Koo led the charge against the busway plan over the summer, leaping in defense of business owners who were not buying narrative that their customers were not in revolution around the Long Island Rail Road, 7 train stations with connections to up to 11 different bus lines.
“This is great news for people working in and traveling to and from downtown Flushing – busways have proven to speed up transportation for large amounts of travelers in an environmentally and community-friendly way, and have the potential to bring more shoppers to a commercial district than cars alone ever could,” Craig Cipriano, president of MTA Bus Company said. “We look forward to operating a more efficient and reliable service in this part of Queens once this busway is in place, and everywhere as more busways are installed across the city.”

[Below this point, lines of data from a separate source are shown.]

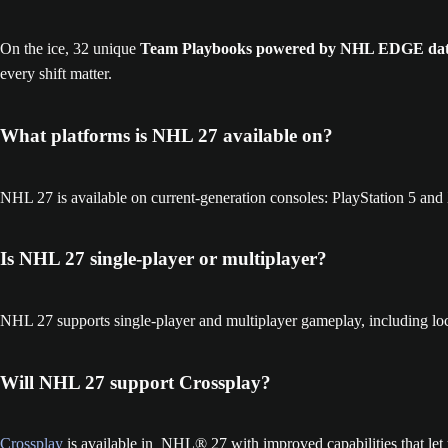
On the ice, 32 unique
Team Playbooks powered by NHL EDGE da
every shift matter.
What platforms is NHL 27 available on?
NHL 27 is available on current-generation consoles: PlayStation 5 a
Is NHL 27 single-player or multiplayer?
NHL 27 supports single-player and multiplayer gameplay, including loca
Will NHL 27 support Crossplay?
Crossplay
is available in NHL® 27 with improved capabilities that le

Judge Kerrigan was not completely convinced that the busway should proceed based on the traffic maps provided to him by the city, as his concluding remarks indicate.
“How efficacious the Busway player will be or what precisely its impact will be upon the community, if any, is presently unknown. Although petitioners have not shown that the determination to implement the Busway plan was made arbitrarily and irrationally, and thus have failed to demonstrate a likelihood of success on the merits of their article 78 petition, looking at the proposed new traffic maps does make this court wonder whether the plan, as currently drawn, is a wise one,” the final paragraph read.
Kerrigan’s comments regarding these doubts about the plan itself were admittedly irrelevant, the statement reads.